Patient demographics and characteristics are shown in Table 1. A total of 142 patients were included, mean age 64 years, (range 23–89), 81 females and 61 males. Compared to the group C0-1, history of DVT and anticoagulant use were significantly higher in the groups C2-3 and C4-6. In addition, 17% of the patients in group C4-6 reported use of statins, which was not seen in the other groups.

Table 1

Patient characteristics and demographics.

	C0-1 (n = 10)	C2-3 (n = 41)	C4-6 (n = 91)	p-value
Age (years), mean (SD)	58 (14)	61 (14)	66 (13)	< 0.001α
Sex, n (%)				0.708τ
Female	9 (90)	27 (66)	45 (49)
Male	1 (10)	14 (34)	46 (51)
History of DVT n (%)	0	1 (2)	9 (10)	0.015τ
Use of Statin n (%)	0	0	15 (17)	0.001τ
Use of anticoagulant n (%)	0	6 (15)	25 (28)	0.001τ

C, C-class of CEAP classification.

SD, Standard deviation.

DVT, deep vein thrombosis.

αOne-way ANOVA.

τStudent’s t-test.

Plasma E-XDP concentration and chronic venous disease

Patients with C 4–6 had a significantly higher concentration of E-XDP compared to patients with C 0–1 (p < 0.05) (Fig 1). The following clinical features were analysed using univariate analysis, age (p < 0.001), sex (p = 0.708), use of statins (p < 0.001), use of anticoagulants (p < 0.001) and history of DVT (p = 0.015) before subjection to multiple linear regression. The analysis of residuals confirmed the assumptions of linearity.

Fig 1

Concentration of E-XDP between groups of chronic venous disease.

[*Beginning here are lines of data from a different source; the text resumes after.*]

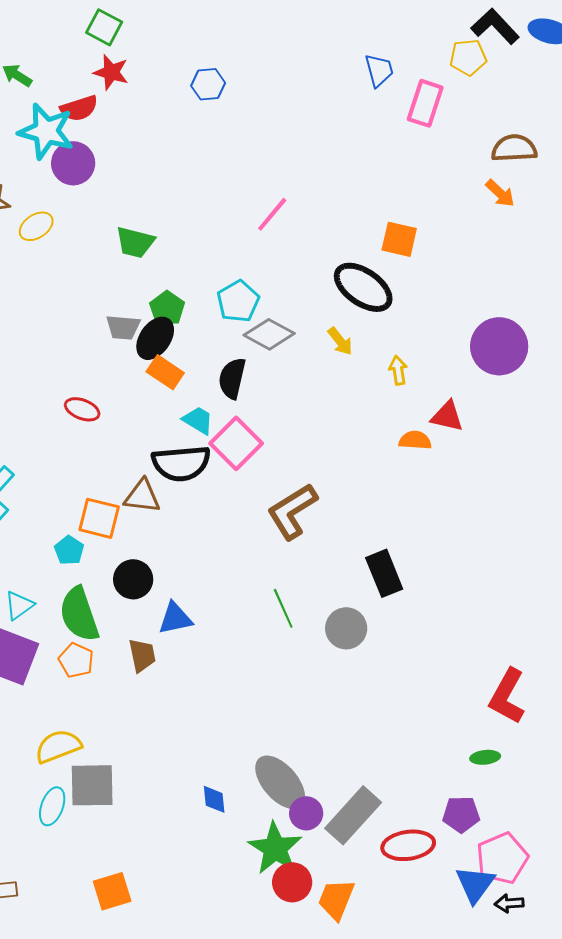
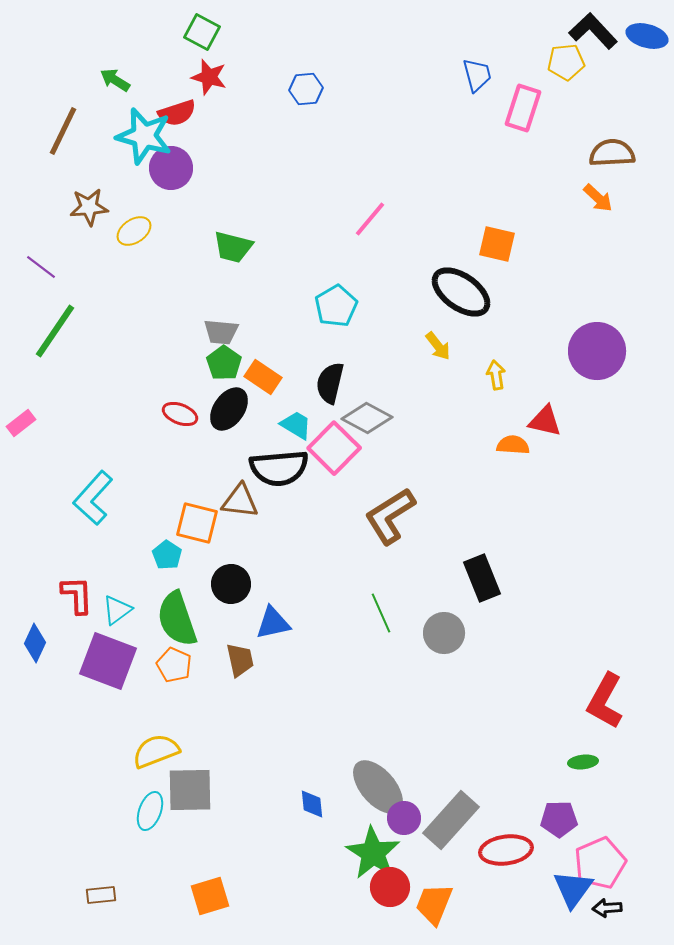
green pentagon: (167, 308) -> (224, 363), moved
gray diamond: (269, 334) -> (367, 418), moved
black ellipse: (155, 338) -> (229, 409), moved

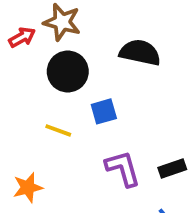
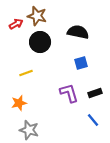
blue square: (104, 111) -> (81, 63), moved
yellow line: (58, 130) -> (26, 73), moved, turned -40

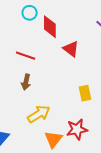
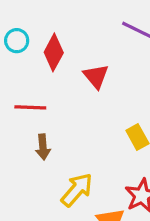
red diamond: (50, 27) -> (54, 52), turned 45
red triangle: (71, 49) -> (96, 76), turned 30

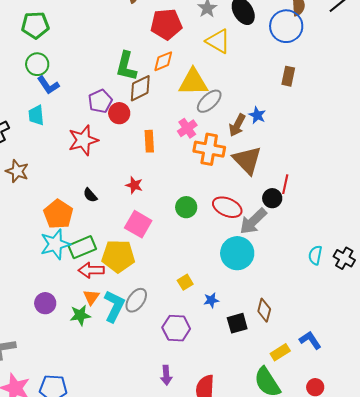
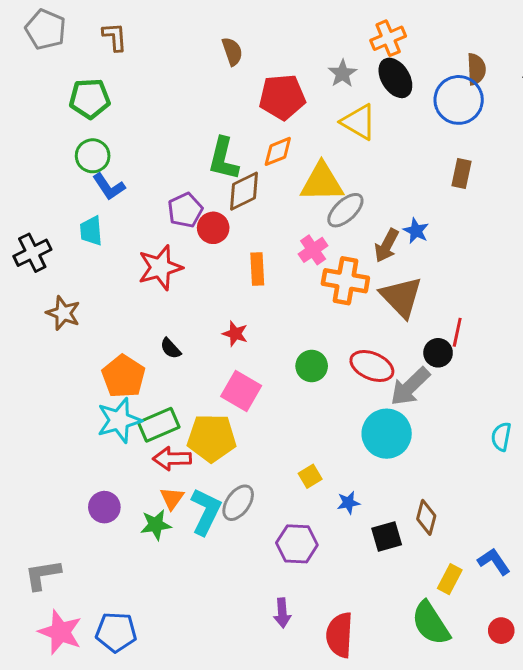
yellow rectangle: (280, 352) -> (450, 579), turned -30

In the box plots, the boundary of the box closest to zero indicates the 25th percentile, a black line within the box marks the median, and the boundary of the box farthest from zero indicates the 75th percentile. Whiskers above and below the box indicate the 10th and 90th percentiles. Points above the whiskers indicate outliers outside the 90th percentile.

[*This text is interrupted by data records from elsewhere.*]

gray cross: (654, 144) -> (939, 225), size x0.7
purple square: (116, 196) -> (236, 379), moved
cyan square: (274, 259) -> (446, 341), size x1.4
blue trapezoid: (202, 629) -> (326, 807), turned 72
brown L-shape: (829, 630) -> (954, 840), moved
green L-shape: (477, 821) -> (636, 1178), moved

Results of the multiple linear regression in Table 2 show that E-XDP was independently associated with clinical classes C 4–6 (p < 0.05) after adjustment for age and sex, and that further adjustment for differences significant in univariate analysis (use of statins, use of anticoagulants and history of DVT) blunted the association between higher concentrations of E-XDP and clinical classes C 4–6.

Table 2

Linear regression coefficients.

	C0-1 (95% CI) [n = 10]	C2-3 (95% CI) [n = 41]	C4-6 (95% CI) [n = 91]	p-value Trend
Univariate	Ref	0.54 (-0.32–1.40)	0.97 (0.16–1.78)	0.007
Model 1	Ref	0.50 (-0.33–1.34)	0.86 (0.05–1.66)	0.019
Model 2	Ref	0.42 (-0.37–1.22)	0.52 (-0.26–1.30)	0.247

C, C-class of CEAP classification; CI, confidence interval.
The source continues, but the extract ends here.